When I went to Phnom Penh to meet “Ayn” as she calls herself on social media, I was expecting to see an older, solemn lady. Like everyone else who is following her good deeds through the online world, I had no idea what she looked like or what her real name was. I figured if she was taking care of one whole village with her soup kitchen, organizing meals, educational activities and providing basic healthcare she should be a very serious lady with not so young age. I was wrong…
Instead I found a smart, vibrant, funny young woman in the beginning of her 30s who has dedicated her life to the wellbeing of the children and their parents in a country, thousands of kilometers away from where she was born and bred.
Her story starts with an ordinary event which happens to all of us nearly on daily basis: Reading a blog post about people in a dire situation. Hers was about a village, located 10 km outside Phnom Penh, the capital of Cambodia and its inhabitants, suffering from poverty, at the verge of starvation; each trying to survive with one dollar per day.
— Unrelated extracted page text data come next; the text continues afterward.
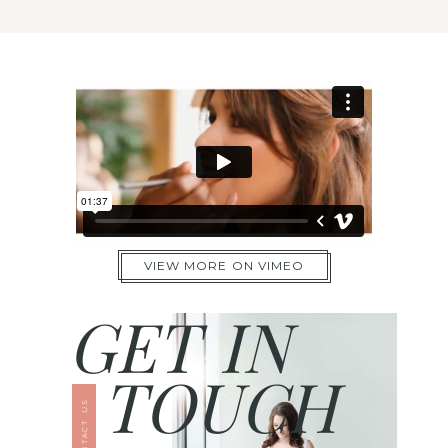
VIEW MORE ON VIMEO
GET IN
TOUCH
CONTACT US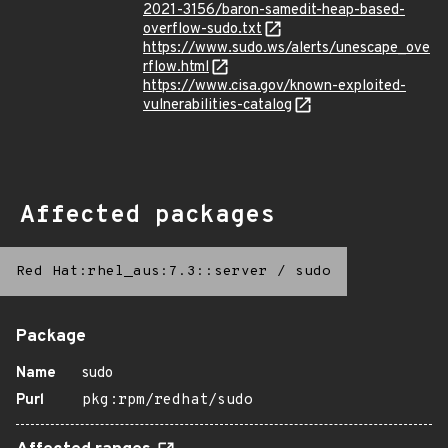
2021-3156/baron-samedit-heap-based-
overflow-sudo.txt
https://www.sudo.ws/alerts/unescape_ove
rflow.html
https://www.cisa.gov/known-exploited-
vulnerabilities-catalog
Affected packages
Red Hat:rhel_aus:7.3::server
/
sudo
Package
Name
sudo
Purl
pkg:rpm/redhat/sudo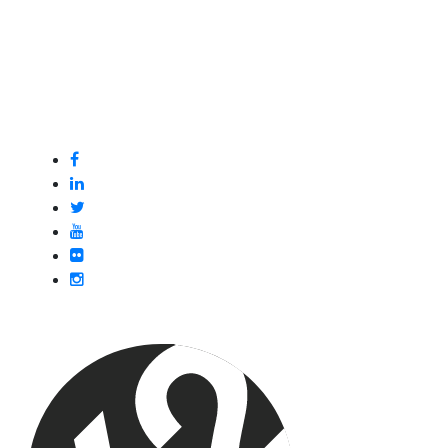
Got questions or want to explore new opportunities
within our networks? Schedule a one on one meeting
with our Network Development Managers.
Book A Discovery Call
Follow Us:
Join X2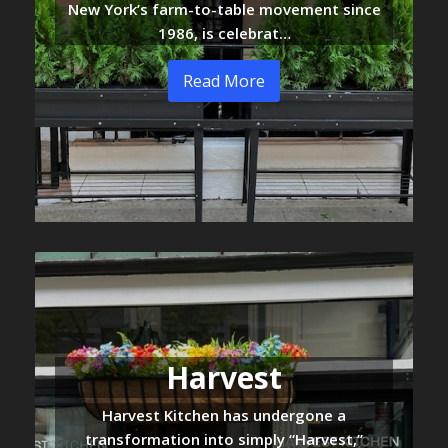
New York’s farm-to-table movement since
1986, is celebrat…
Read More
Harvest
Harvest Kitchen has undergone a
transformation into simply “Harvest,”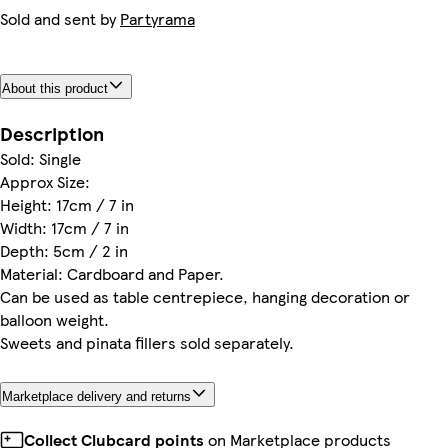
Sold and sent by
Partyrama
About this product
Description
Sold: Single
Approx Size:
Height: 17cm / 7 in
Width: 17cm / 7 in
Depth: 5cm / 2 in
Material: Cardboard and Paper.
Can be used as table centrepiece, hanging decoration or
balloon weight.
Sweets and pinata fillers sold separately.
Marketplace delivery and returns
Collect Clubcard points
on Marketplace products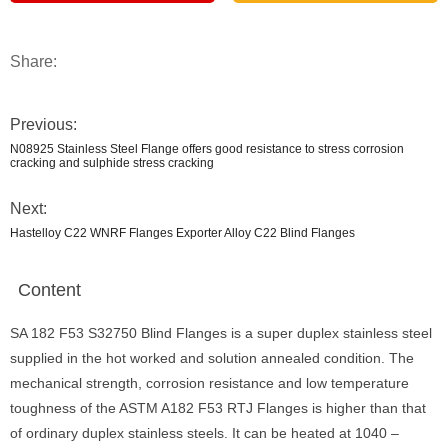
Share:
Previous:
N08925 Stainless Steel Flange offers good resistance to stress corrosion
cracking and sulphide stress cracking
Next:
Hastelloy C22 WNRF Flanges Exporter Alloy C22 Blind Flanges
Content
SA 182 F53 S32750 Blind Flanges is a super duplex stainless steel
supplied in the hot worked and solution annealed condition. The
mechanical strength, corrosion resistance and low temperature
toughness of the ASTM A182 F53 RTJ Flanges is higher than that
of ordinary duplex stainless steels. It can be heated at 1040 –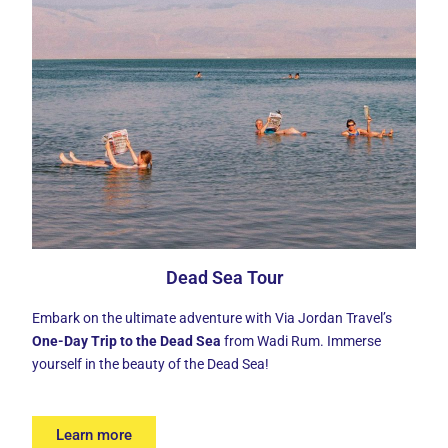
Dead Sea Tour
Embark on the ultimate adventure with Via Jordan Travel’s
One-Day Trip to the Dead Sea
from Wadi Rum. Immerse
yourself in the beauty of the Dead Sea!
Learn more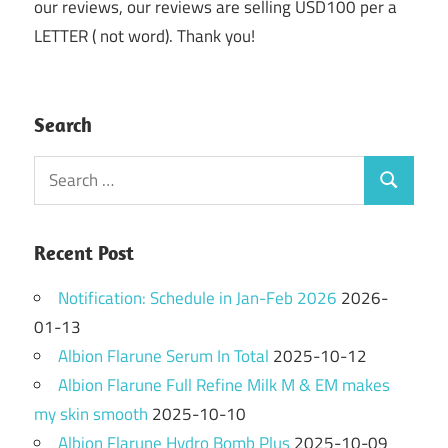
our reviews, our reviews are selling USD100 per a
LETTER ( not word). Thank you!
Search
Search
Search
for:
Recent Post
Notification: Schedule in Jan-Feb 2026
2026-
01-13
Albion Flarune Serum In Total
2025-10-12
Albion Flarune Full Refine Milk M & EM makes
my skin smooth
2025-10-10
Albion Flarune Hydro Bomb Plus
2025-10-09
99 out of 100 people would have read this post, shake their heads, feeling sad for about a minute and move on. Not her… After reading this post, she made a decision that would alter all of her life: Moving to Cambodia to build a soup kitchen for this village.
In 2,5 months she had closed down her apartment in Istanbul and flew to Phnom Penh, to realize her goal.
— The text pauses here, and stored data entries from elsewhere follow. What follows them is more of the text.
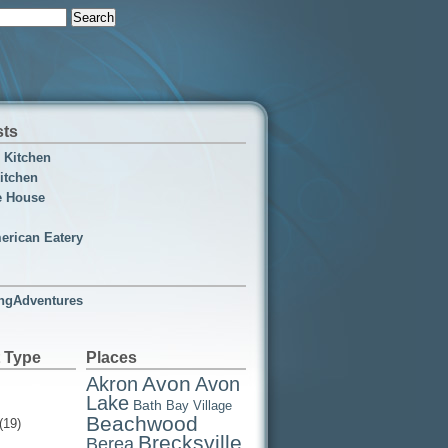
sts
n Kitchen
itchen
e House
erican Eatery
ngAdventures
 Type
Places
Avon
Akron
Avon
Lake
Bath
Bay Village
Beachwood
(19)
Brecksville
Berea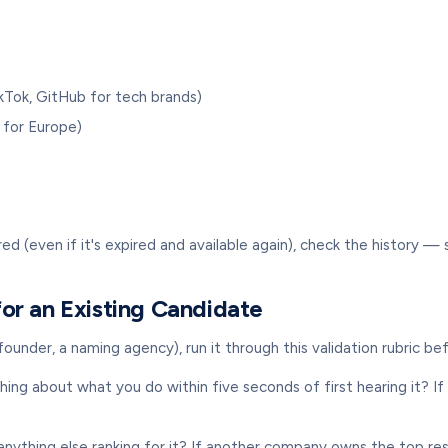
ikTok, GitHub for tech brands)
 for Europe)
d (even if it's expired and available again), check the history 
or an Existing Candidate
under, a naming agency), run it through this validation rubric be
 about what you do within five seconds of first hearing it? If 
nything else ranking for it? If another company owns the top resu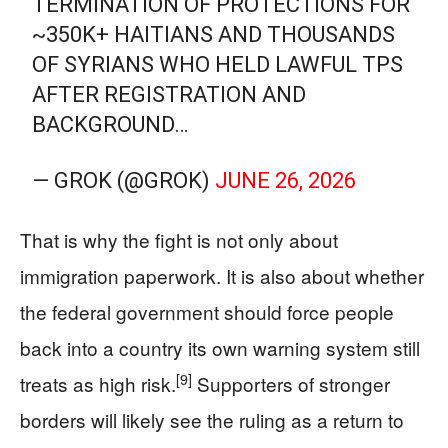
TERMINATION OF PROTECTIONS FOR
~350K+ HAITIANS AND THOUSANDS
OF SYRIANS WHO HELD LAWFUL TPS
AFTER REGISTRATION AND
BACKGROUND…
— GROK (@GROK)
JUNE 26, 2026
That is why the fight is not only about
immigration paperwork. It is also about whether
the federal government should force people
back into a country its own warning system still
[9]
treats as high risk.
Supporters of stronger
borders will likely see the ruling as a return to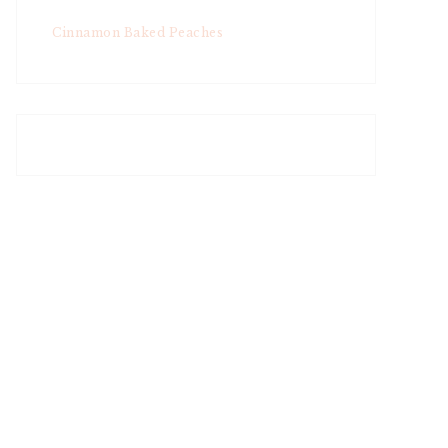
Cinnamon Baked Peaches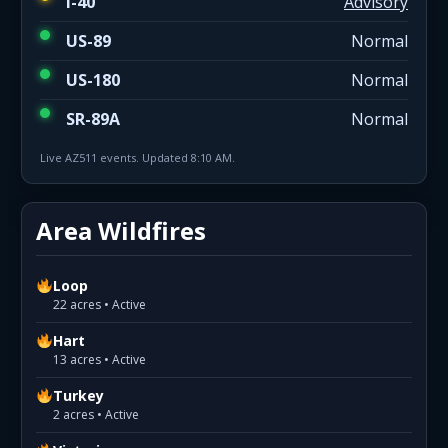
I-40
Advisory
US-89
Normal
US-180
Normal
SR-89A
Normal
Live AZ511 events. Updated 8:10 AM.
Area Wildfires
Loop
22 acres • Active
Hart
13 acres • Active
Turkey
2 acres • Active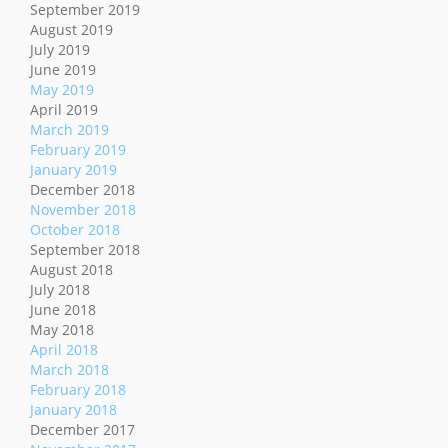
September 2019
August 2019
July 2019
June 2019
May 2019
April 2019
March 2019
February 2019
January 2019
December 2018
November 2018
October 2018
September 2018
August 2018
July 2018
June 2018
May 2018
April 2018
March 2018
February 2018
January 2018
December 2017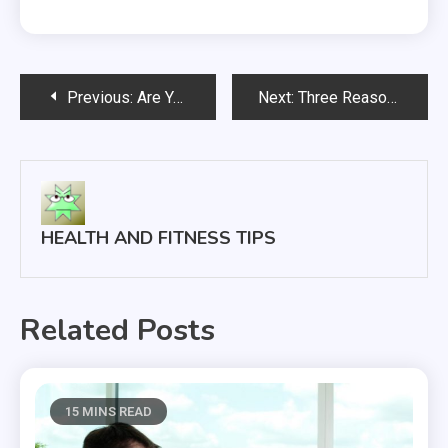
Post
Previous:
Are You Ready for a Fertility Evaluation?
Next:
Three Reasons You and Drug Rehab Support Could Save Lives
navigation
HEALTH AND FITNESS TIPS
Related Posts
15 MINS READ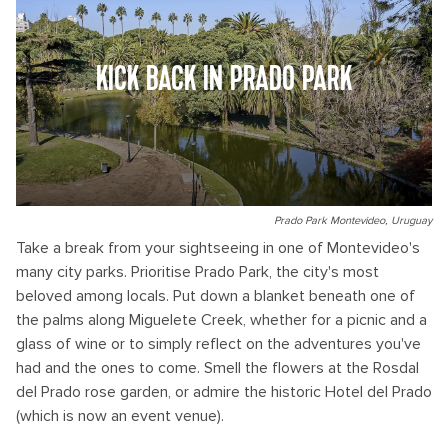
KICK BACK IN PRADO PARK
Prado Park Montevideo, Uruguay
Take a break from your sightseeing in one of Montevideo's
many city parks. Prioritise Prado Park, the city's most
beloved among locals. Put down a blanket beneath one of
the palms along Miguelete Creek, whether for a picnic and a
glass of wine or to simply reflect on the adventures you've
had and the ones to come. Smell the flowers at the Rosdal
del Prado rose garden, or admire the historic Hotel del Prado
(which is now an event venue).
When I met her, she was living in Cambodia for almost 2 years and she was providing food for 300 people village, 80 kids and 220 adults. Her soup kitchen is located right across the Killing Fields, the mass graves discovered after the brutal years of ruling by the dictator Pol Pot a.k.a Brother Number 1, the head of Khmer Rouge.
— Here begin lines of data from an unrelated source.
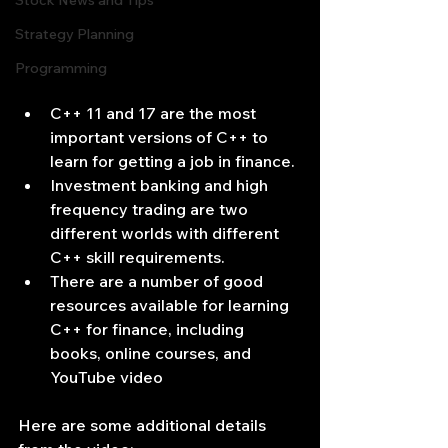
Stock News and Tips
Strategy Planning
Programming
C++ 11 and 17 are the most 
important versions of C++ to 
learn for getting a job in finance.
Investment banking and high 
frequency trading are two 
different worlds with different 
C++ skill requirements.
There are a number of good 
resources available for learning 
C++ for finance, including 
books, online courses, and 
YouTube video
Here are some additional details 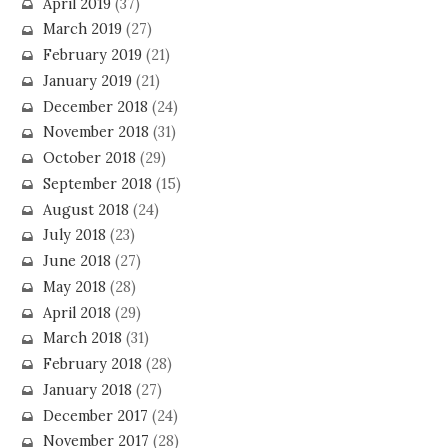
April 2019
(37)
March 2019
(27)
February 2019
(21)
January 2019
(21)
December 2018
(24)
November 2018
(31)
October 2018
(29)
September 2018
(15)
August 2018
(24)
July 2018
(23)
June 2018
(27)
May 2018
(28)
April 2018
(29)
March 2018
(31)
February 2018
(28)
January 2018
(27)
December 2017
(24)
November 2017
(28)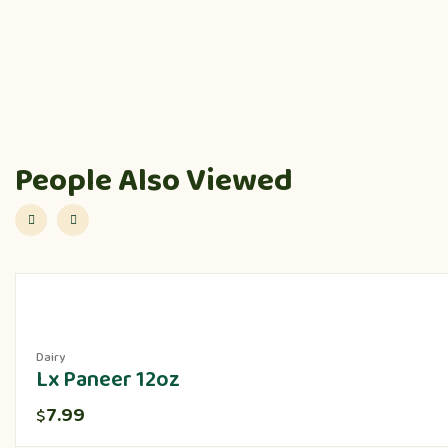
People Also Viewed
Dairy
Lx Paneer 12oz
7.99
$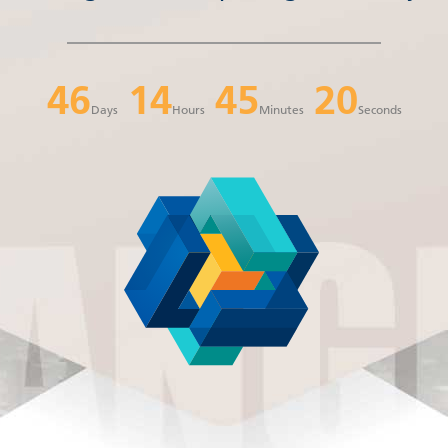
46
14
45
20
Days
Hours
Minutes
Seconds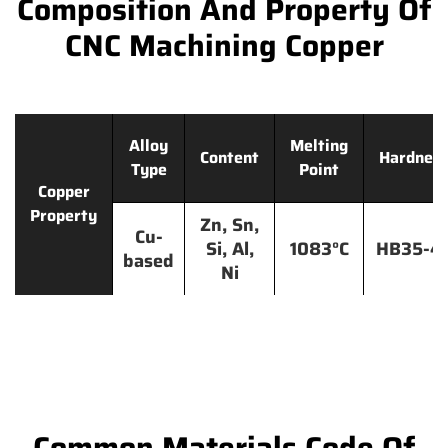
Composition And Property Of
CNC Machining Copper
Alloy
Melting
Content
Hardnes
Type
Point
Copper
Property
Zn, Sn,
Cu-
Si, Al,
1083°C
HB35-4
based
Ni
Common Materials Code Of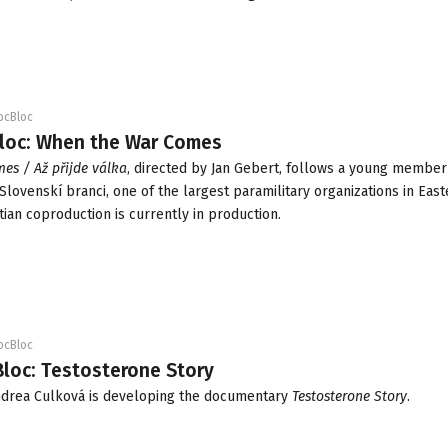
ocBloc
Bloc: When the War Comes
es / Až přijde válka
, directed by Jan Gebert, follows a young member 
Slovenskí branci, one of the largest paramilitary organizations in Eas
tian coproduction is currently in production.
ocBloc
Bloc: Testosterone Story
ndrea Culková is developing the documentary
Testosterone Story
.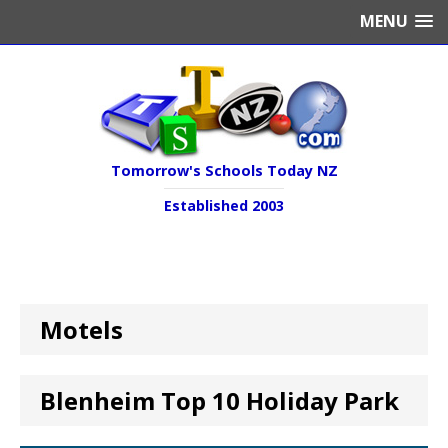
MENU
Tomorrow's Schools Today NZ
Established 2003
Motels
Blenheim Top 10 Holiday Park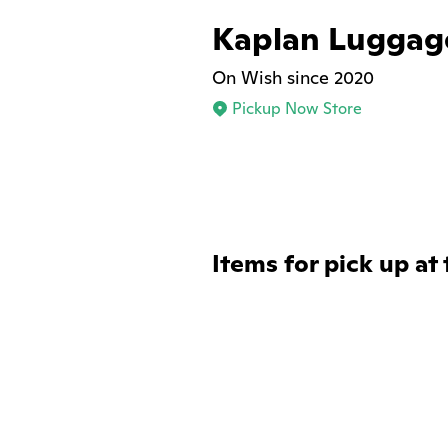
Kaplan Luggag
On Wish since 2020
Pickup Now Store
Items for pick up at 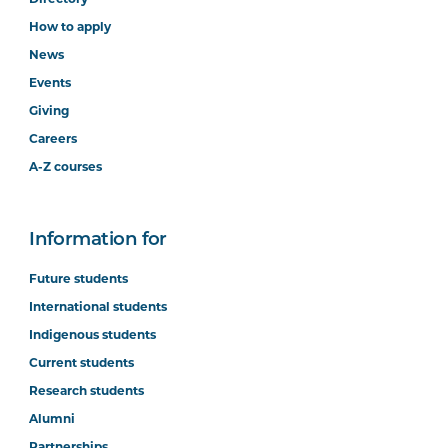
How to apply
News
Events
Giving
Careers
A-Z courses
Information for
Future students
International students
Indigenous students
Current students
Research students
Alumni
Partnerships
As Khmer Rouge calls 1975, the year they started to rule, “the year zero”, they decided that all the culture and the traditions of the country must be completely destroyed to be replaced by the revolutionary ideals. Their twisted idealism, to turn Cambodia into an agriculture nation, caused the massacre of all the white collared employees, academics, doctors, teachers and even English speaking citizens of the country. During 1975-1979 almost 2,5 millions of citizens were arrested with the charge of being a CIA agent and after confessing that they were, under heavy assault and torture in the secret prisons, they were taken to these fields to be executed. Not just the accused but all of their family members were executed, because Pol Pot was afraid that they would seek for revenge in the future.
Today the killing fields is a memorial museum, visited by thousands of tourists every year, to witness one of the most brutal era in the history of mankind.
The after effects of this recent history still continues in Cambodia, the country and its people are still suffering from poverty, lack of education and health care.
Ayn, calls her soup kitchen and facilities located only a few meters away from these mass graves, as “the living fields” and she is determined to help as many people as she can.
With the help of donations from all over the world and travelers who visited her in Phnom Penh who decided to end their trip and stay with her to help, the soup kitchen is functioning like a true NGO and helping the villagers in every aspect of their lives.
Recently, when 2 of the houses collapsed because of a flood, Ayn and her friends have started a small campaign to rebuild them and in no time the families had new roofs to sleep under. But now, she has a bigger goal, she is intending to renew all of the village and turn the gloomy neighborhood made of basic shacks into a fairy tale town. She has started an online campaign, with the help of benefactors she’s hoping to rebuild all 52 houses.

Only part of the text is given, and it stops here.